У тех, кто бегает около моря для здоровья, новые приложения Google, из которых сразу видно, какое у вас давление, сколько сожгли калорий, какие у вас хронические болезни и когда ляжете в гроб по естественным причинам. Самоубийства особо нетерпеливых накануне этой даты собственной смерти в расчет не берутся, хотя психические отклонения прорабатываются. Случаи, когда человек жив после объявленного смертного часа, становятся все чаще.

Важен принцип, а оплевать и загадить можно все.

К идее воскрешения писателей по ритму и смыслу ими написанного опять вернулись, но втайне, не афишируя. Да и куда потом девать писателей, кроме бесконечного архива, так их много, а прославленных – на выставку.

Усоногих рачков взяли на заметку за паразитизм, может, в будущем нам пригодится. Органом питания присасываешься к тому, что зовешь богом, и обижаешься, когда тебя раздавливают и соскребают.

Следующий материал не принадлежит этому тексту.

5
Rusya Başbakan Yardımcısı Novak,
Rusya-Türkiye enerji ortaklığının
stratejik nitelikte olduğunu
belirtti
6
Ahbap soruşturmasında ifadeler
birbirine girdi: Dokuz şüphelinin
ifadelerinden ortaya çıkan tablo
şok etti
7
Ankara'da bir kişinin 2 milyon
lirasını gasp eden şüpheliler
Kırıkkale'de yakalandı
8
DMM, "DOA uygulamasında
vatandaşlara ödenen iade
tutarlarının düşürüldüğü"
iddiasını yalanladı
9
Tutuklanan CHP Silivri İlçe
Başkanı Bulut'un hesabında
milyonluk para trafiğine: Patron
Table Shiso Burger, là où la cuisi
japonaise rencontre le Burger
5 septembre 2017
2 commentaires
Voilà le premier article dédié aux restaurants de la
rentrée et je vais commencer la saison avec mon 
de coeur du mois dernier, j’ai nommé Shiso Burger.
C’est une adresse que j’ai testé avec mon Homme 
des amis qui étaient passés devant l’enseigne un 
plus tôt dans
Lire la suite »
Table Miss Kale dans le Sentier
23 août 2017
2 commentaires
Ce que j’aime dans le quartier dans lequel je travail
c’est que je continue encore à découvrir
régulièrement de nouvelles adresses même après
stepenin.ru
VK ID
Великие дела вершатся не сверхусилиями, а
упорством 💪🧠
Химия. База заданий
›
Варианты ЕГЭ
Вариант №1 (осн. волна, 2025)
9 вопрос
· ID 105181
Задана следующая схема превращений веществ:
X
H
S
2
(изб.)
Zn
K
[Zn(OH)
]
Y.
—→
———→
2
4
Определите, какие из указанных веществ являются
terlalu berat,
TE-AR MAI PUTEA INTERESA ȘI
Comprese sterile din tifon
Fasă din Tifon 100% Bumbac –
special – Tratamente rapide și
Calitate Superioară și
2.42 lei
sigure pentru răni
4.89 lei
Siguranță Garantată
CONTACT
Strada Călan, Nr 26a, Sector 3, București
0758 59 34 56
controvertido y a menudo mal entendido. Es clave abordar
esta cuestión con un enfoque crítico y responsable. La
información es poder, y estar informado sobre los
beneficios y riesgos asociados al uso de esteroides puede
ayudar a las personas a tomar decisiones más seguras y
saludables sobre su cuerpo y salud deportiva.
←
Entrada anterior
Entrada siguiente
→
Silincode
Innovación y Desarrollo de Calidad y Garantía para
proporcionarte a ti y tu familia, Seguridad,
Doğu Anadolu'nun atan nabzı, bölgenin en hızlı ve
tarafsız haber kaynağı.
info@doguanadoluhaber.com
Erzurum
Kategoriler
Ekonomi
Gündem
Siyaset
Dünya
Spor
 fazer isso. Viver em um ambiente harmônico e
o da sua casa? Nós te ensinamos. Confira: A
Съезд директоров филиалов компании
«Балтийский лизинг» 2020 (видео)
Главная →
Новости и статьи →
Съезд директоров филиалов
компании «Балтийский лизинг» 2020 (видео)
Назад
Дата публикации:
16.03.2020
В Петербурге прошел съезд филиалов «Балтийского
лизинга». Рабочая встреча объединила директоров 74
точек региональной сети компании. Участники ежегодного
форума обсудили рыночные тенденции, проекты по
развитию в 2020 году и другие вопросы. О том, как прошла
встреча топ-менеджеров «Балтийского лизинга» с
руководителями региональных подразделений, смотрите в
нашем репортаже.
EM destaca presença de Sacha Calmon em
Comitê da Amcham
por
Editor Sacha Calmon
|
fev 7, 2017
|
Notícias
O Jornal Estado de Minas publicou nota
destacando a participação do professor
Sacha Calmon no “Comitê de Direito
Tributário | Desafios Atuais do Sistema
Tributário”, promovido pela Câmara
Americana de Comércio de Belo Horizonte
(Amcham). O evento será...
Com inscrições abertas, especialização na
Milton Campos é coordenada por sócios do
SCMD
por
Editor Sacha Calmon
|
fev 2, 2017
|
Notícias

Вслед за усоногими корнеголовые на выход! Первый признак паразита - сидячий образ жизни. Головные придатки растут в обратную сторону от жопы, но с той же силой, что и последняя.

Самое тяжелое в контакте с богом не целовать чужую немытую задницу, а когда она еще от тебя отворачивается. В конце концов, человек – раковая метастаза одноклеточного организма. Иcходишь из этого в самоанализе желчью и поносом. Одноклеточное свербит в тебе, настаивая на опрощении.

Когда он понял, что Израилю конец, в этот момент? Сил не было ни на что. Разве что дойти часа за три до крепости в Яффо и обратно, посидев по дороге с планшетом на скамейке, поглядев на волны с перехлестом через насыпь, на бегающих из Тель-Авива, на русских туристов, которых никто не любит. Силы заканчивались, он еще был жив, но на Москву его не хватит.

Здесь, как в старом Париже, журналист живет на последнем этаже, даже на крыше, презирая всех, кто внизу. К счастью, его не читают. Всунув голову в социальную сеть, он сообразил, что там повесится: он муха, а не паук.

Будет писать для неба, а это совсем другие слова.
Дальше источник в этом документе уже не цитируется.